*Data for processing*:
-=-=-
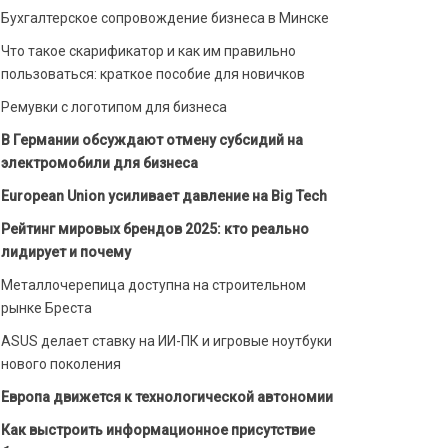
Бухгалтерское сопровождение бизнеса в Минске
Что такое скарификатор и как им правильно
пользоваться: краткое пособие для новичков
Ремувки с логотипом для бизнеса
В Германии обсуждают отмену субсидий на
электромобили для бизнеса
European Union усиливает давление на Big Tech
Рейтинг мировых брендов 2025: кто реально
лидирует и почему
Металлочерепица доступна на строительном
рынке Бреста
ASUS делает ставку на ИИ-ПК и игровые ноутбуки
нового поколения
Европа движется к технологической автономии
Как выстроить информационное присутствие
-=-=-
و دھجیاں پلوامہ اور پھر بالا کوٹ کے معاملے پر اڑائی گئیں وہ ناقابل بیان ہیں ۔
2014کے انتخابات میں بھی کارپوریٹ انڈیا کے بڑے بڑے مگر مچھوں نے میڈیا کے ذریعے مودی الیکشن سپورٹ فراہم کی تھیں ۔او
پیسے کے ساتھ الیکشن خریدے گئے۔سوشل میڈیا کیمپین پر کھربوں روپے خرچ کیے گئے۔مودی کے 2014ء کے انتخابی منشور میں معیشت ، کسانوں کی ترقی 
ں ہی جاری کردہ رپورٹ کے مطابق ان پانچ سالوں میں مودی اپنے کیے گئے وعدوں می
-=-=-
*What needs to be done*:
Wherever a line of the records above contains the string "میڈیا", copy that line out.

*Response box*:
2014کے انتخابات میں بھی کارپوریٹ انڈیا کے بڑے بڑے مگر مچھوں نے میڈیا کے ذریعے مودی الیکشن سپورٹ فراہم کی تھیں ۔او
پیسے کے ساتھ الیکشن خریدے گئے۔سوشل میڈیا کیمپین پر کھربوں روپے خرچ کیے گئے۔مودی کے 2014ء کے انتخابی منشور میں معیشت ، کسانوں کی ترقی 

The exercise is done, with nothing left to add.